Statement of Problem

Objective

Strategy

Project Tasks and Activities


Statement of Problem

Eastern U.S. estuaries have common environmental problems: degraded water quality, loss of wetlands and riparian zones, sea-level rise, sedimentation, coastal erosion, declining fish and wildlife populations, loss of sub-aquatic vegetation (SAV) and increased algal blooms. Population growth, urban sprawl, intensified agriculture, and climate change exacerbate these. Mitigation of estuarine issues requires understanding of ecological, physical, and chemical changes due to climate variability and anthropogenic factors, the influence of regional geological framework, and impacts of land-use changes in watersheds and coastal zones. This project provides a scientific basis for resource managers and other policy-makers to address these issues.

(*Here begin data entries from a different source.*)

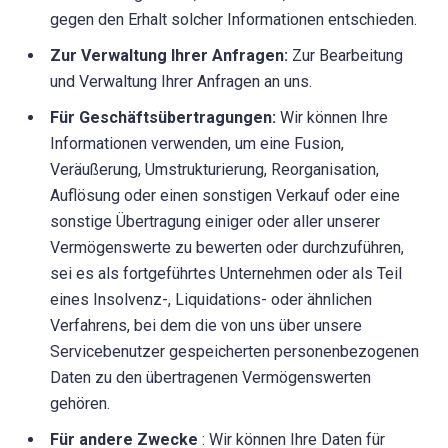
gegen den Erhalt solcher Informationen entschieden.
Zur Verwaltung Ihrer Anfragen:
Zur Bearbeitung
und Verwaltung Ihrer Anfragen an uns.
Für Geschäftsübertragungen:
Wir können Ihre
Informationen verwenden, um eine Fusion,
Veräußerung, Umstrukturierung, Reorganisation,
Auflösung oder einen sonstigen Verkauf oder eine
sonstige Übertragung einiger oder aller unserer
Vermögenswerte zu bewerten oder durchzuführen,
sei es als fortgeführtes Unternehmen oder als Teil
eines Insolvenz-, Liquidations- oder ähnlichen
Verfahrens, bei dem die von uns über unsere
Servicebenutzer gespeicherten personenbezogenen
Daten zu den übertragenen Vermögenswerten
gehören.
Für andere Zwecke
: Wir können Ihre Daten für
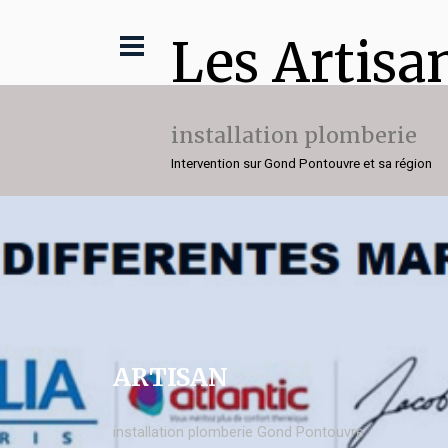
Les Artisa
installation plomberie
Intervention sur Gond Pontouvre et sa région
ARTISAN
installation plomberie Gond Pontouvre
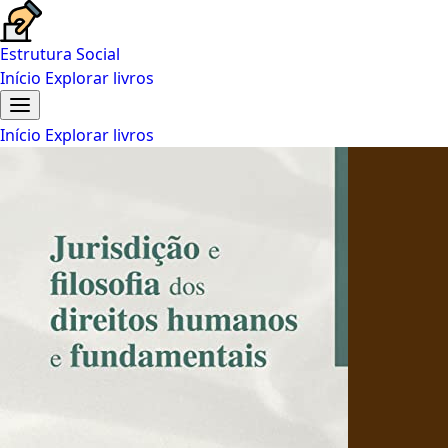
Estrutura Social
Início
Explorar livros
Início
Explorar livros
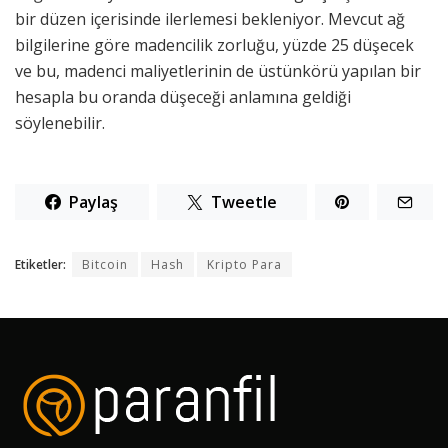
bir düzen içerisinde ilerlemesi bekleniyor. Mevcut ağ
bilgilerine göre madencilik zorluğu, yüzde 25 düşecek
ve bu, madenci maliyetlerinin de üstünkörü yapılan bir
hesapla bu oranda düşeceği anlamına geldiği
söylenebilir.
Paylaş
Tweetle
Etiketler:
Bitcoin
Hash
Kripto Para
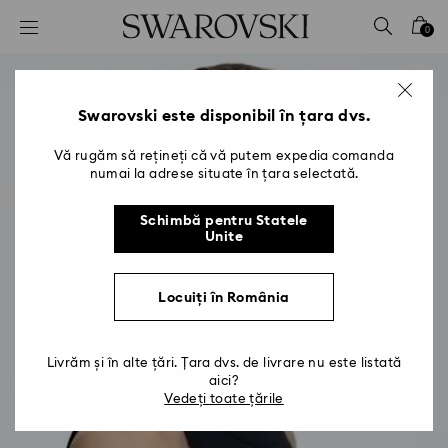
Accesskeys list
0
0 - Antet
1 - Conținut principal
2 - Subsol
Swarovski este disponibil în țara dvs.
Vă rugăm să rețineți că vă putem expedia comanda
numai la adrese situate în țara selectată.
Schimbă pentru Statele
Unite
Locuiți în România
Livrăm și în alte țări. Țara dvs. de livrare nu este listată
aici?
Vedeți toate țările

The initial work was in Chesapeake Bay, and eventually it will shift to other mid-Atlantic estuaries (possibly including, but not limited to, Albemarle and Pamlico Sounds, Chicoteague, and Delaware Bay) and apply techniques developed in Chesapeake Bay to issues in those estuaries.

Objectives

  • Integrate studies on a wide range of time scales (subannual to millennial) to:
    • Establish the geologic framework for the estuarine system and its watershed.
    • Evaluate impacts of land-use changes on estuarine ecosystems through comparison of baseline (pre-Colonial) and post-Colonial rates, volumes, and extent of sediment/nutrient erosion, transport, and deposition.
    • Evaluate ecosystem response to past climate changes. The impacts of past and future climate change must be incorporated into any long-term management strategies to achieve sustainable goals. For example, increased precipitation associated with broad-scale climatic change will increase sediment and nutrient influx to estuaries, requiring changes to best management practices designed for present precipitation levels.
    • Identify modern centers of deposition and sediment sources (biogenic, shoreline erosion, oceanic).
    • Convey information to resource managers and policy-makers to develop restoration and preservation strategies and make land-use decisions concerning environmental change.

     

    Strategy

    • Examine past records of physical, biological, and landscape changes in response to climatic and human-mediated forces;
    • Monitor some of these changes today, including emerging human health risks, and compare observations of modern processes with the records of past changes;
    • Integrate the knowledge gained from specific project tasks to forecast future ecologic response to land-use changes under likely climatic and demographic conditions for time scales relevant to resource management decisions.